Nos sacamos los zapatos, no todos teníamos botas. Caminamos por la orilla y también por el río. Esa sensación de sentir el agua acariciando nuestros pies descalzos es un típico recuerdo de la niñez. Así íbamos con mi abuelo río adentro hasta encontrar la cascada.
Se me hacía un viaje eterno y las piedras, para mí, eran montañas. Esta vez fue distinto: las piedras no eran tan grandes y el camino tampoco era tan largo. Nuestros hijos, los de mi ñaño y los míos, tenían la cara blanca de tanto bloqueador y estaban muy bien puestos los ternos de baño.
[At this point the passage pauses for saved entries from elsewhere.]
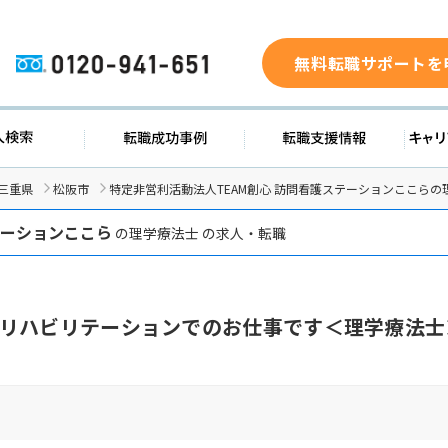
無料転職サポートを
0120-941-651
ド
求人検索
転職成功事例
転職支
三重県
松阪市
特定非営利活動法人TEAM創心 訪問看護ステーションここらの
テーションここら
の理学療法士 の求人・転職
リハビリテーションでのお仕事です＜理学療法士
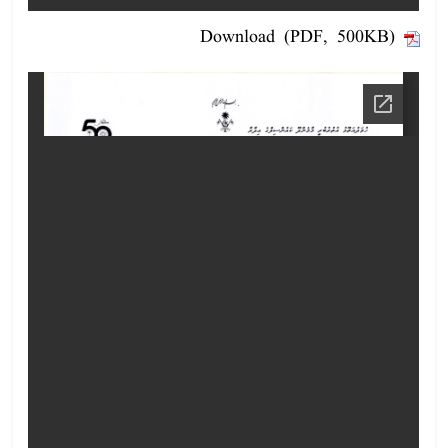
Download (PDF, 500KB)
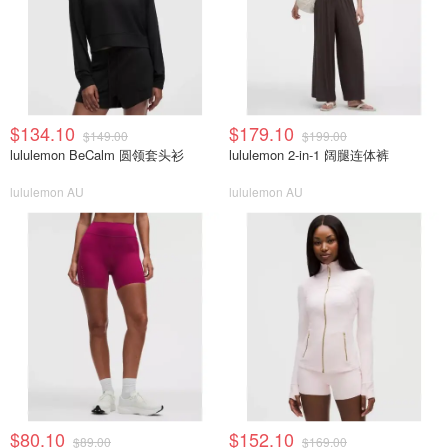
$134.10
$179.10
$149.00
$199.00
lululemon BeCalm 圆领套头衫
lululemon 2-in-1 阔腿连体裤
lululemon AU
lululemon AU
$80.10
$152.10
$89.00
$169.00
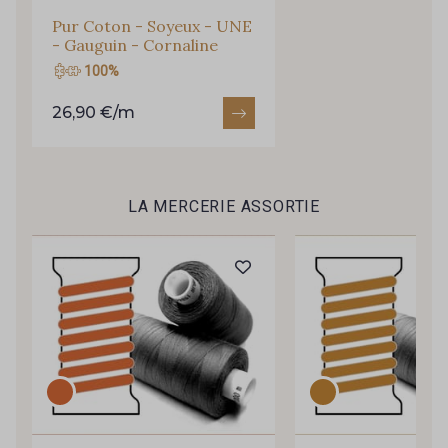
Pur Coton - Soyeux - UNE
- Gauguin - Cornaline
100%
26,90 €/m
Cadeau : 10% offerts sur votre
LA MERCERIE ASSORTIE
commande !
Pour vous, couture rime avec détente ?
Vous aimez les beaux tissus ?
Recevez chaque semaine un clin d’œil rempli de
nouveautés, d’inspirations et de promotions.
Je m'abonne à la newsletter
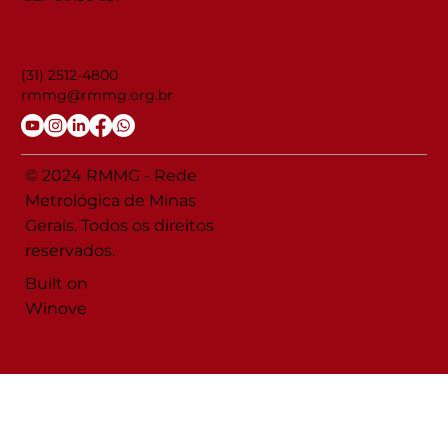
CONTATO
(31) 2512-4800
rmmg@rmmg.org.br
© 2024 RMMG - Rede
Metrológica de Minas
Gerais. Todos os direitos
reservados.
Built on
Winove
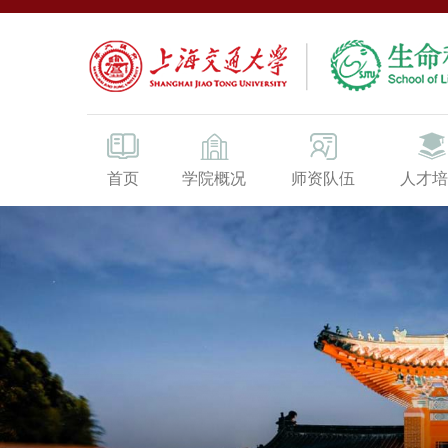
首页
学院概况
师资队伍
人才培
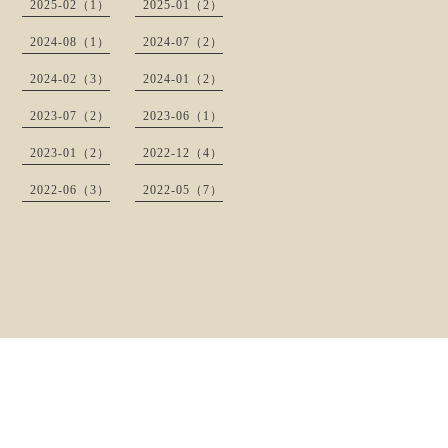
2025-02（1）
2025-01（2）
2024-08（1）
2024-07（2）
2024-02（3）
2024-01（2）
2023-07（2）
2023-06（1）
2023-01（2）
2022-12（4）
2022-06（3）
2022-05（7）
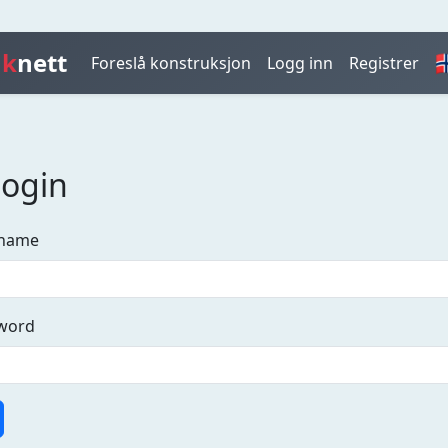
åk
nett

Foreslå konstruksjon
Logg inn
Registrer
Login
rname
word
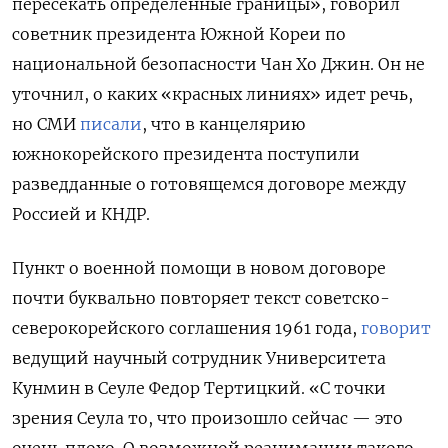
пересекать определенные границы», говорил
советник президента Южной Кореи по
национальной безопасности Чан Хо Джин. Он не
уточнил, о каких «красных линиях» идет речь,
но СМИ
писали
, что в канцелярию
южнокорейского президента поступили
разведданные о готовящемся договоре между
Россией и КНДР.
Пункт о военной помощи в новом договоре
почти буквально повторяет текст советско-
северокорейского соглашения 1961 года,
говорит
ведущий научный сотрудник Университета
Кунмин в Сеуле Федор Тертицкий. «С точки
зрения Сеула то, что произошло сейчас — это
очень плохо. О возможной реанимации такого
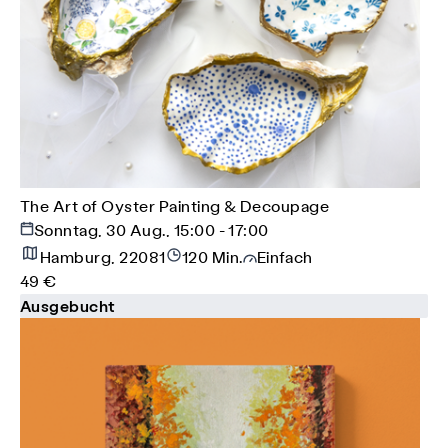
The Art of Oyster Painting & Decoupage
Sonntag, 30 Aug., 15:00 - 17:00
Hamburg, 22081
120 Min.
Einfach
49 €
Ausgebucht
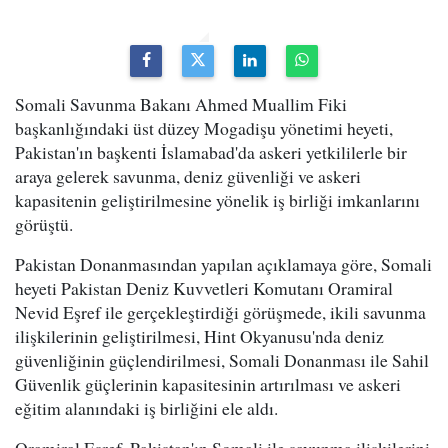
Somali Savunma Bakanı Ahmed Muallim Fiki
başkanlığındaki üst düzey Mogadişu yönetimi heyeti,
Pakistan'ın başkenti İslamabad'da askeri yetkililerle bir
araya gelerek savunma, deniz güvenliği ve askeri
kapasitenin geliştirilmesine yönelik iş birliği imkanlarını
görüştü.
Pakistan Donanmasından yapılan açıklamaya göre, Somali
heyeti Pakistan Deniz Kuvvetleri Komutanı Oramiral
Nevid Eşref ile gerçekleştirdiği görüşmede, ikili savunma
ilişkilerinin geliştirilmesi, Hint Okyanusu'nda deniz
güvenliğinin güçlendirilmesi, Somali Donanması ile Sahil
Güvenlik güçlerinin kapasitesinin artırılması ve askeri
eğitim alanındaki iş birliğini ele aldı.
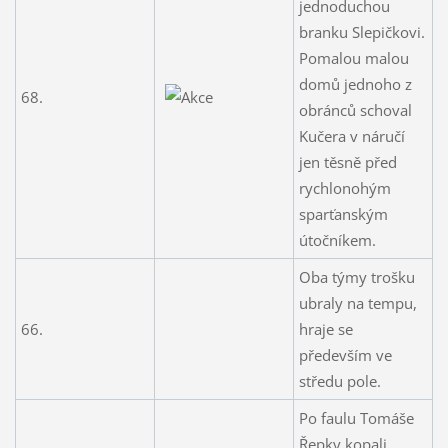
jednoduchou
branku Slepičkovi.
Pomalou malou
domů jednoho z
68.
obránců schoval
Kučera v náručí
jen těsně před
rychlonohým
sparťanským
útočníkem.
Oba týmy trošku
ubraly na tempu,
66.
hraje se
především ve
středu pole.
Po faulu Tomáše
Řepky kopali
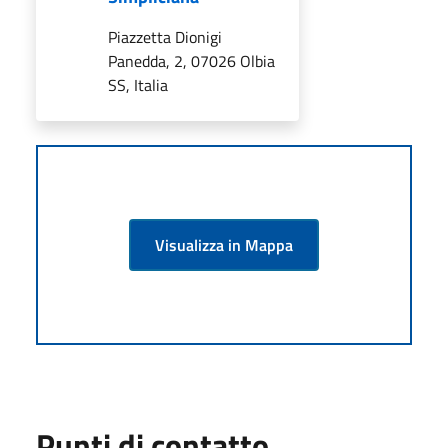
Piazzetta Dionigi
Panedda, 2, 07026 Olbia
SS, Italia
Visualizza in Mappa
Punti di contatto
A nosotros nadie nos ponía bloqueador. No sé si porque no existía o porque mis abuelos pensaban que era mejor recibir vitamina D directamente del sol. Tampoco nos ponían ternos de baño ni llevábamos muda extra. Nos metíamos con ropa y luego nos secábamos con el viento.
Ese día fuimos río arriba hasta llegar a la cascada. Mi ñaño era quien nos guiaba y mi sobrino nos detenía a cada rato para ver si tenía suerte con la pesca. Mi hijo cargaba la carnada y yo las naranjas.
Íbamos en familia, nos reíamos con cada caída. Me hacían falta mis abuelos. Ellos, por alguna razón, siempre me daban seguridad. Ahora mis hijos caminaban y nadaban. Ellos dominaban al río.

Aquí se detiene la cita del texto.